The task: Everything from the line that contains "Wrap output in <instances>...</instances>. Detect" to the end of the listing below, both ends included, is to be transcribed word for word, and nothing else.
------------------------------------------------------------------------
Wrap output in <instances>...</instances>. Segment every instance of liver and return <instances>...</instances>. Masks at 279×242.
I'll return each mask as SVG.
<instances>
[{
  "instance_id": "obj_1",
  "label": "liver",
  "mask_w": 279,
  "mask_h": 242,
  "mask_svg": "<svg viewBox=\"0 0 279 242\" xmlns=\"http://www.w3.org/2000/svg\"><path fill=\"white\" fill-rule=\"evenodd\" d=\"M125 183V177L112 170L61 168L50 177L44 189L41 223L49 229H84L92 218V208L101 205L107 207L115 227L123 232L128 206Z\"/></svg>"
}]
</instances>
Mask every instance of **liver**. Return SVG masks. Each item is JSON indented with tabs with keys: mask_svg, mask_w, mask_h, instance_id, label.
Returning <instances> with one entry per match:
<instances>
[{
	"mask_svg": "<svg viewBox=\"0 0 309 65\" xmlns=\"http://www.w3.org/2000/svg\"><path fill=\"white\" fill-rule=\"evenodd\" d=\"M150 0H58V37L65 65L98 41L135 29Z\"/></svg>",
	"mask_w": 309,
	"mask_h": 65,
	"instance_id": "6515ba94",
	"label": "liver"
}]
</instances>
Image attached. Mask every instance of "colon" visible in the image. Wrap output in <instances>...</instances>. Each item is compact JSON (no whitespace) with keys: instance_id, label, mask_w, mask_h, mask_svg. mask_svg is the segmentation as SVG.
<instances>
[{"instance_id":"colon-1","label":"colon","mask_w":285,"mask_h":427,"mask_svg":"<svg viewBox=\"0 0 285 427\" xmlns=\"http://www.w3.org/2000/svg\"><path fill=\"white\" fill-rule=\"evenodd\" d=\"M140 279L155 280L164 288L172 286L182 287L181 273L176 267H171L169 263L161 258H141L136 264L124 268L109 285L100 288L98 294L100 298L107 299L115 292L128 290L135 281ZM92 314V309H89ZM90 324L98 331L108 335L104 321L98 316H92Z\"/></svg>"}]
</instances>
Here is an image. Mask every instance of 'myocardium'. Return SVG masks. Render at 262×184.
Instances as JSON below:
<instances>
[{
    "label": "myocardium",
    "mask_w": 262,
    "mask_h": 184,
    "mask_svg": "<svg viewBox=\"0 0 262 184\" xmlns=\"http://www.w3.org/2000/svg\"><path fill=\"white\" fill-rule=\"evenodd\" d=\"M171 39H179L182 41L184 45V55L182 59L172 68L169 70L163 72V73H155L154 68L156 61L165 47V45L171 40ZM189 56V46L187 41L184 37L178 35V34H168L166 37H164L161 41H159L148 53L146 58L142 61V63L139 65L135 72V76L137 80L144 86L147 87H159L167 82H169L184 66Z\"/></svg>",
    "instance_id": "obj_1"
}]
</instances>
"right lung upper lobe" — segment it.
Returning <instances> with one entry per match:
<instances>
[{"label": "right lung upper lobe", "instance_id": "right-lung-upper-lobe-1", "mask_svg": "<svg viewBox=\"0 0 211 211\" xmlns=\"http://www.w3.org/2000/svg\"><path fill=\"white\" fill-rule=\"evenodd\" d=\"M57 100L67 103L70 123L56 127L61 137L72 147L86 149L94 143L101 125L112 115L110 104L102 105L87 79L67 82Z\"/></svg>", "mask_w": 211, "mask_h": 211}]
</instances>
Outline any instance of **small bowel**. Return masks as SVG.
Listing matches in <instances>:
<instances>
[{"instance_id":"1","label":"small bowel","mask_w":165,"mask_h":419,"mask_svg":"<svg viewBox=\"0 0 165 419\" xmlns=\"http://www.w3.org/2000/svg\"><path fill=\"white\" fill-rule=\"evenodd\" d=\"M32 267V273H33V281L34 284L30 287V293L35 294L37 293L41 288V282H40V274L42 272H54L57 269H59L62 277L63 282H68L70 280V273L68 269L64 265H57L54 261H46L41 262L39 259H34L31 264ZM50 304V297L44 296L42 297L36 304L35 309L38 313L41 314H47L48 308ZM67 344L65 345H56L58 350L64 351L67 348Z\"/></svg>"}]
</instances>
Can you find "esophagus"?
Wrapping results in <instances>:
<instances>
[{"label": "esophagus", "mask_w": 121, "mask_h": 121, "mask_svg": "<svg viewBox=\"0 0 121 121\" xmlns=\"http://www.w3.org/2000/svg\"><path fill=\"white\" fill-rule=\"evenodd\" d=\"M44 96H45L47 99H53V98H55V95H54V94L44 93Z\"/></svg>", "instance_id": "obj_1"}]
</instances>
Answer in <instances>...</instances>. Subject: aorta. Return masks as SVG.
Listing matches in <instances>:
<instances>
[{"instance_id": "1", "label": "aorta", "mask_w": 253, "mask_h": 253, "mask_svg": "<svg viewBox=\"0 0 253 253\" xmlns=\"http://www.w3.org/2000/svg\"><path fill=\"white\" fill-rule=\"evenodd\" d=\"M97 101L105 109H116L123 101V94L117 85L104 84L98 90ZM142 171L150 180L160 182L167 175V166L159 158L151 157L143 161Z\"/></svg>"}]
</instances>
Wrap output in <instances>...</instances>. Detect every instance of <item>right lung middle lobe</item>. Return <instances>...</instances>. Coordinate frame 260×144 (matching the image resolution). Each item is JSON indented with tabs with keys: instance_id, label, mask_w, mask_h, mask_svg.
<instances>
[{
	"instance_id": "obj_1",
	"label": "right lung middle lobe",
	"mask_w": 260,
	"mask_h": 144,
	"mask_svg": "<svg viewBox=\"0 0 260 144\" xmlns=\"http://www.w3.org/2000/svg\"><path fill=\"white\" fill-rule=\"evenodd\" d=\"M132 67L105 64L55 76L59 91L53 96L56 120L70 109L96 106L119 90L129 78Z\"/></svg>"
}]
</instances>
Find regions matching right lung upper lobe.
------------------------------------------------------------------------
Result of this task:
Wrap output in <instances>...</instances>. Detect every instance of <item>right lung middle lobe</item>. Return <instances>...</instances>. Coordinate frame 260×144 (matching the image resolution). Each item is JSON indented with tabs with keys: instance_id, label, mask_w, mask_h, mask_svg.
<instances>
[{
	"instance_id": "obj_1",
	"label": "right lung middle lobe",
	"mask_w": 260,
	"mask_h": 144,
	"mask_svg": "<svg viewBox=\"0 0 260 144\" xmlns=\"http://www.w3.org/2000/svg\"><path fill=\"white\" fill-rule=\"evenodd\" d=\"M132 67L105 64L55 76L59 91L53 96L56 120L70 109L96 106L119 90L129 78Z\"/></svg>"
}]
</instances>
Find regions matching right lung upper lobe.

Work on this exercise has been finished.